Swapping at the Code and Infra Level

Swapping can happen on the code level or infra level. This might look like implementing multiple training or data-enrichment components that can be swapped out as needed depending on the pipeline. On the infra level, this might be leveraging something like containers so that the application is environment agnostic and can run in various clouds or on-prem.

It might also mean that different pieces of the application are connected in a de-coupled way, such as making HTTP requests or via some event stream like Kafka. These are both industry standard ways to connect pieces of an application in a way that makes it easy to swap pieces out.

Gaining Visibility into the “Black Box”

In addition to the technological advantages, there is another distinct advantage of a swappable architecture. This is the visibility it provides for developers and the organizations.

As models become more complex and capable, they often turn into what are colloquially known as "black boxes”. Their internal workings are opaque and difficult for even experienced developers to understand. This lack of transparency can be a significant barrier for development, debugging and ensuring ethical and responsible AI usage.

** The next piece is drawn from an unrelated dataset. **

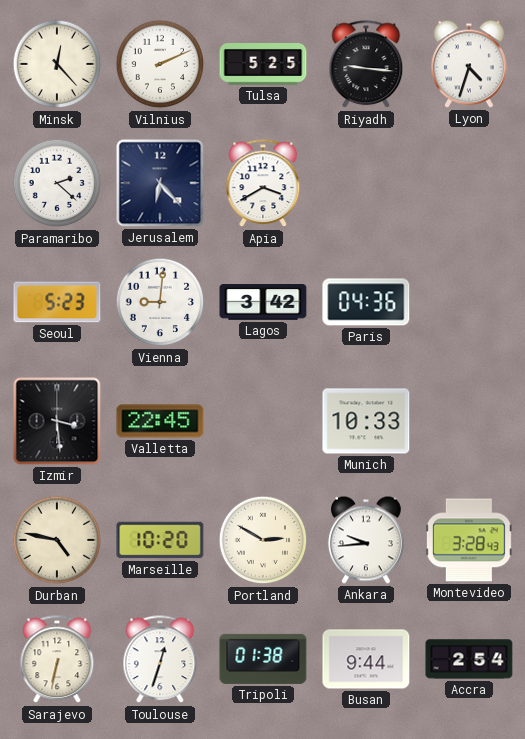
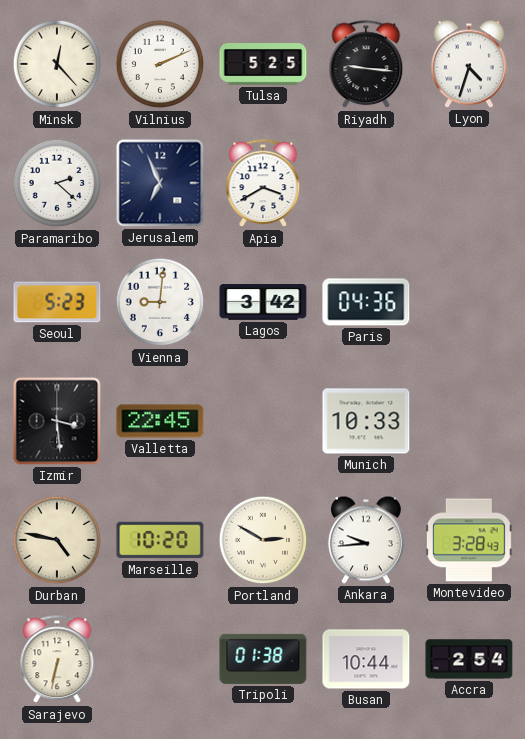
Jerusalem: 6:23 -> 6:56
Toulouse: 12:33 -> none
Busan: 9:44 -> 10:44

Since modular systems break up a behemoth AI architecture into smaller pieces, developers have a clearer understanding and greater control over the system. This leads to AI applications that are not only powerful and efficient but also ethical and responsible. They will be trusted and valued by users, fostering wider adoption and more sustainable development in the long run.

Eating Our Own Dogfood

At Iguazio (acquired by McKinsey) we regularly create demos to show what a gen AI architecture looks like in action. Recently, we developed a call center demo that included multiple, swappable steps.

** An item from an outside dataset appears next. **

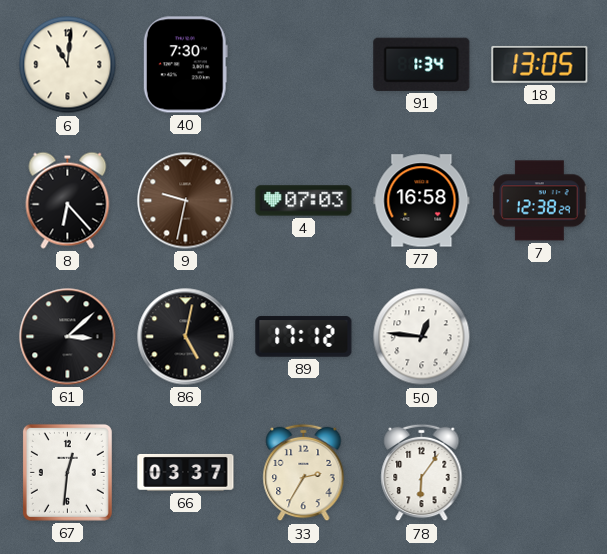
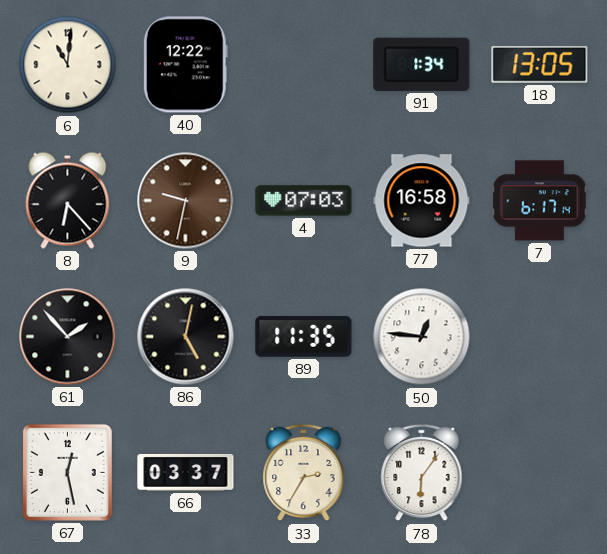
40: 7:30 -> 12:22
7: 12:38 -> 6:17
61: 3:08 -> 1:53
89: 17:12 -> 11:35
67: 12:31 -> 12:28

Each of the components in these steps can be easily swapped. In fact, when we developed the demo they were swapped to achieve different outcomes. Any changes we made didn’t affect the rest of the pipeline and easily made a positive impact without any overhead.

For example, in the call analysis pipeline, there is a "diarization" step that went through a few iterations. For context, diarization puts speaker labels on segments of time (e.g. speaker 1 spoke from 0:01 to 0:03, speaker 2 spoke from 0:03 to 0:04, etc.)

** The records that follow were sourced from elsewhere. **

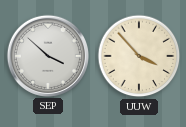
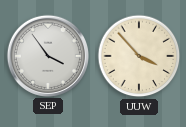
SEP: 3:52 -> 3:54
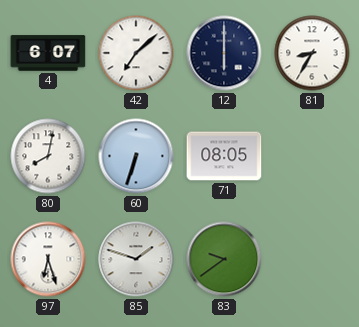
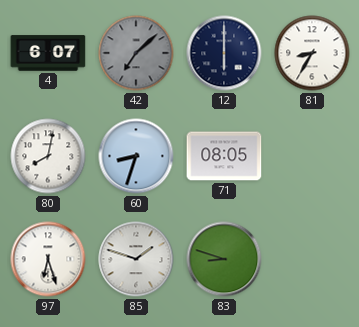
42 dial: white -> grey
60: 6:33 -> 8:33
83: 9:39 -> 8:48
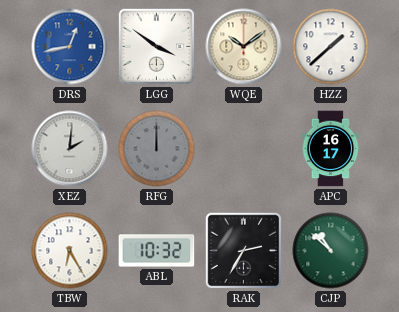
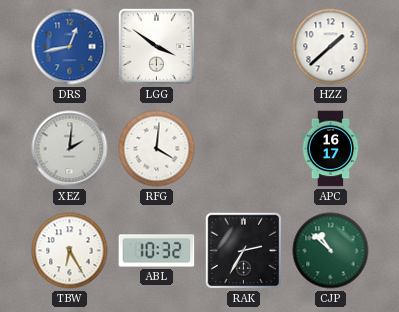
WQE: 10:09 -> none
RFG: 12:00 -> 4:01
RFG dial: grey -> white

1. The first iteration had no diarization at all.

2. The second was adding it using a library called pyannote that works well but is quite heavy and requires a GPU.

3. The third iteration was adding parallelization of this pyannote component across multiple GPUs to increase efficiency and reduce time.

4. The fourth iteration was changing approaches completely and leveraging the format of the audio data itself to more efficiently perform diarization. We switched from pyannote to silvero-vad, which is a very simple voice activity detector model. This allows it to be run on a CPU and easily parallelized across multiple CPU cores.

It is important to note that this approach only works because of the specific format of the data. The call center data is stored in a way such that each speaker is on a separate channel (speaker 1 on the left, speaker 2 on the right). This means you can use a very simple voice activity detector model to determine when each person is speaking. At the end of the day, this is all diarization is.

For more info, check out this MLOps Community webinar.

Conclusion

As new technologies emerge, they bring with them new capabilities. Keeping track of these advancements and understanding which can enhance your application will ensure your organization maintains a competitive advantage. A modular architecture can help teams swiftly integrate new updates and features into existing applications. This agility ensures that applications can evolve at the same pace as the AI models and technologies they depend on, without requiring your constant manual oversight or intervention. With the future unknown and developing fast, being open to anything that comes along is the sure way to remain future-proof.